* [Dataset extract]:
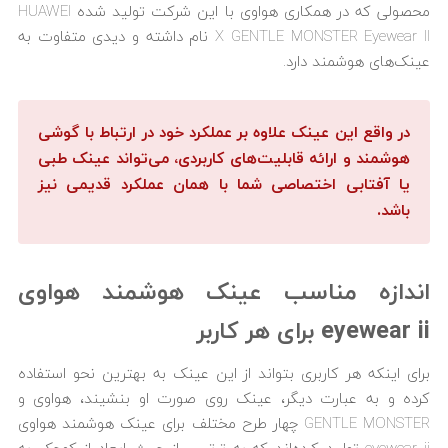
محصولی که در همکاری هواوی با این شرکت تولید شده HUAWEI
X GENTLE MONSTER Eyewear II نام داشته و دیدی متفاوت به
عینک‌های هوشمند دارد.
در واقع این عینک علاوه بر عملکرد خود در ارتباط با گوشی
هوشمند و ارائه قابلیت‌های کاربردی، می‌تواند عینک طبی
یا آفتابی اختصاصی شما با همان عملکرد قدیمی نیز
باشد.
اندازه مناسب عینک هوشمند هواوی
eyewear ii برای هر کاربر
برای اینکه هر کاربری بتواند از این عینک به بهترین نحو استفاده
کرده و به عبارت دیگر، عینک روی صورت او بنشیند، هواوی و
GENTLE MONSTER چهار طرح مختلف برای عینک هوشمند هواوی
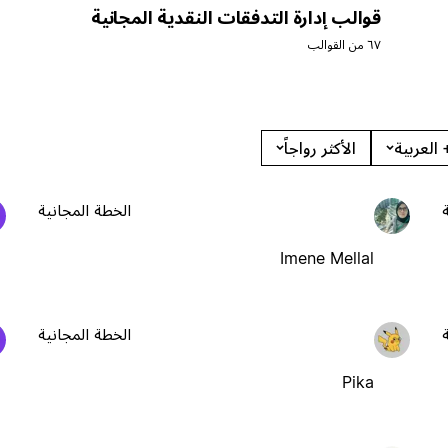
قوالب إدارة التدفقات النقدية المجانية
٦٧ من القوالب
 العربية
الأكثر رواجاً
الخطة المجانية
Imene Mellal
الخطة المجانية
Pika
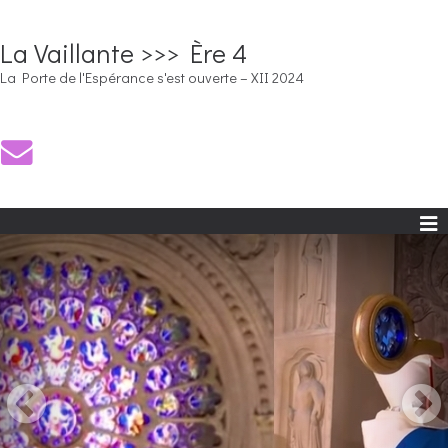
La Vaillante >>> Ère 4
La Porte de l'Espérance s'est ouverte – XII 2024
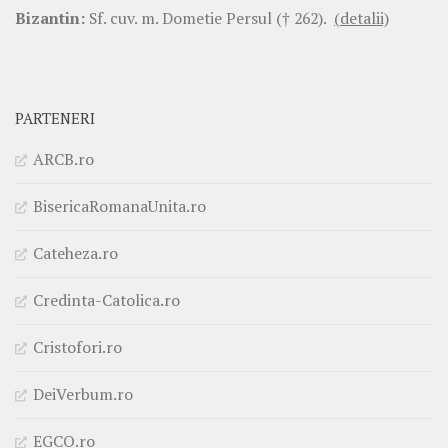
Bizantin:
Sf. cuv. m. Dometie Persul († 262).
(detalii)
PARTENERI
ARCB.ro
BisericaRomanaUnita.ro
Cateheza.ro
Credinta-Catolica.ro
Cristofori.ro
DeiVerbum.ro
EGCO.ro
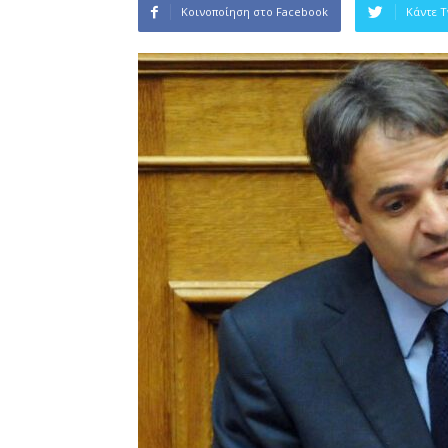
Κοινοποίηση στο Facebook
Κάντε 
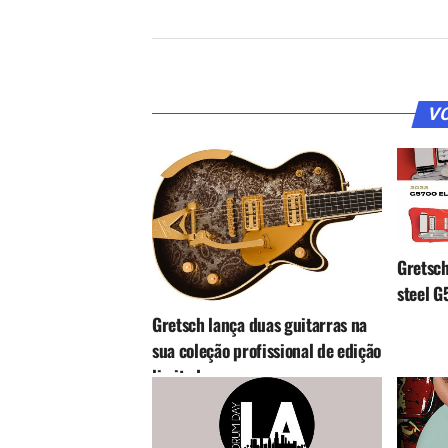
VO
Gretsch
steel G
Gretsch lança duas guitarras na
sua coleção profissional de edição
limitada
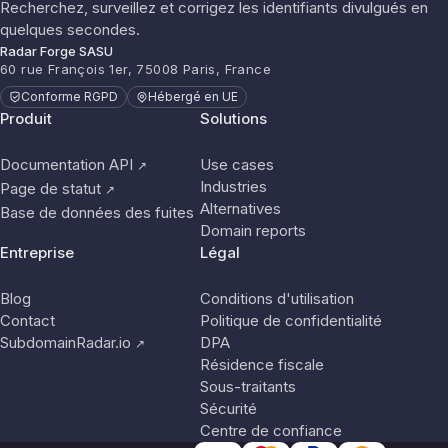
Recherchez, surveillez et corrigez les identifiants divulgués en
quelques secondes.
Radar Forge SASU
60 rue François 1er, 75008 Paris, France
Conforme RGPD
Hébergé en UE
Produit
Solutions
Documentation API
Use cases
↗
Industries
Page de statut
↗
Alternatives
Base de données des fuites
Domain reports
Entreprise
Légal
Blog
Conditions d'utilisation
Contact
Politique de confidentialité
SubdomainRadar.io
DPA
↗
Résidence fiscale
Sous-traitants
Sécurité
Centre de confiance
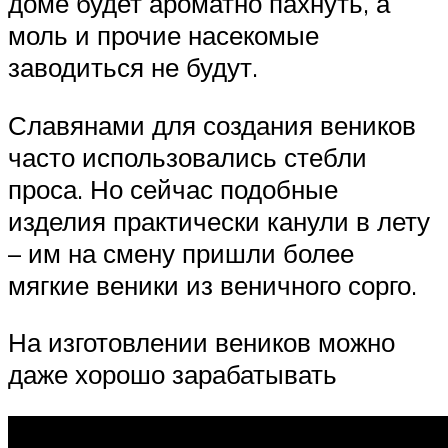
доме будет ароматно пахнуть, а
моль и прочие насекомые
заводиться не будут.
Славянами для создания веников
часто использовались стебли
проса. Но сейчас подобные
изделия практически канули в лету
– им на смену пришли более
мягкие веники из веничного сорго.
На изготовлении веников можно
даже хорошо зарабатывать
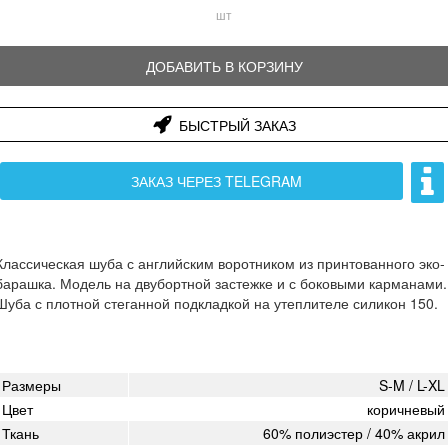
шт
ДОБАВИТЬ В КОРЗИНУ
БЫСТРЫЙ ЗАКАЗ
ЗАКАЗ ЧЕРЕЗ TELEGRAM
Классическая шуба с английским воротником из принтованного эко-
барашка. Модель на двубортной застежке и с боковыми карманами.
Шуба с плотной стеганной подкладкой на утеплителе силикон 150.
Размеры
S-M / L-XL
Цвет
коричневый
Ткань
60% полиэстер / 40% акрил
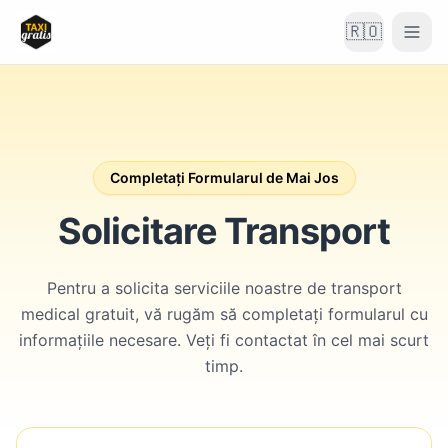
🇷🇴
Completați Formularul de Mai Jos
Solicitare Transport
Pentru a solicita serviciile noastre de transport
medical gratuit, vă rugăm să completați formularul cu
informațiile necesare. Veți fi contactat în cel mai scurt
timp.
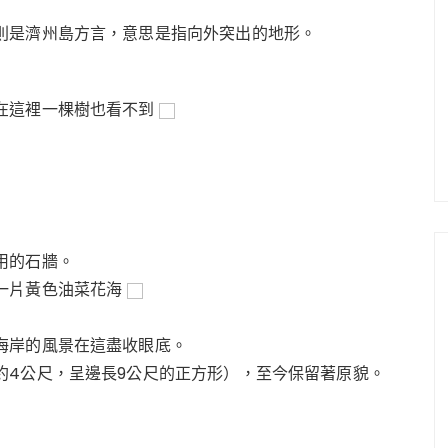
則是濟州島方言，意思是指向外突出的地形。
在這裡一棵樹也看不到
用的石牆。
一片黃色油菜花海
海岸的風景在這盡收眼底。
約4公尺，呈邊長9公尺的正方形），至今保留著原貌。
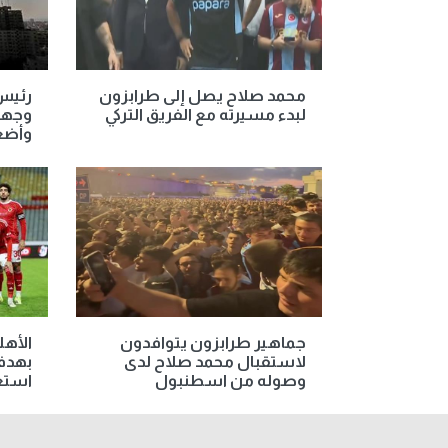
محمد صلاح يصل إلى طرابزون
رئيس 
لبدء مسيرته مع الفريق التركي
وجهن
وأضع
جماهير طرابزون يتوافدون
الأهل
لاستقبال محمد صلاح لدى
بهدفي
وصوله من اسطنبول
استعد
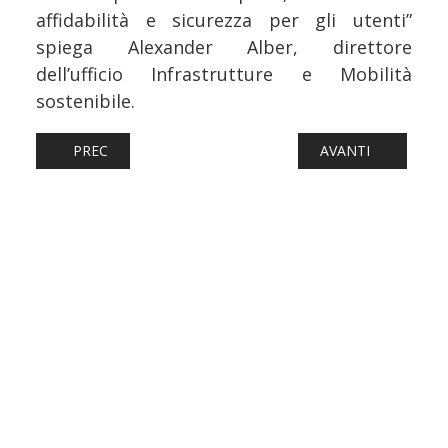
affidabilità e sicurezza per gli utenti”
spiega Alexander Alber, direttore
dell’ufficio Infrastrutture e Mobilità
sostenibile.
ARTICOLO PRECEDENTE: FERROVIE: DAL 15 DICEMBRE PI
ARTICOLO SUCCES
PREC
AVANTI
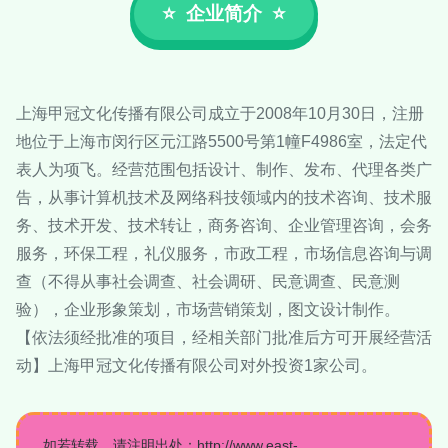
企业简介
上海甲冠文化传播有限公司成立于2008年10月30日，注册
地位于上海市闵行区元江路5500号第1幢F4986室，法定代
表人为项飞。经营范围包括设计、制作、发布、代理各类广
告，从事计算机技术及网络科技领域内的技术咨询、技术服
务、技术开发、技术转让，商务咨询、企业管理咨询，会务
服务，环保工程，礼仪服务，市政工程，市场信息咨询与调
查（不得从事社会调查、社会调研、民意调查、民意测
验），企业形象策划，市场营销策划，图文设计制作。
【依法须经批准的项目，经相关部门批准后方可开展经营活
动】上海甲冠文化传播有限公司对外投资1家公司。
如若转载，请注明出处：http://www.east-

* [Problem to solve]:
Among the records, find the lines that contain "عینک" and copy each of them.

* [Response]:
عینک‌های هوشمند دارد.
در واقع این عینک علاوه بر عملکرد خود در ارتباط با گوشی
هوشمند و ارائه قابلیت‌های کاربردی، می‌تواند عینک طبی
اندازه مناسب عینک هوشمند هواوی
برای اینکه هر کاربری بتواند از این عینک به بهترین نحو استفاده
کرده و به عبارت دیگر، عینک روی صورت او بنشیند، هواوی و
GENTLE MONSTER چهار طرح مختلف برای عینک هوشمند هواوی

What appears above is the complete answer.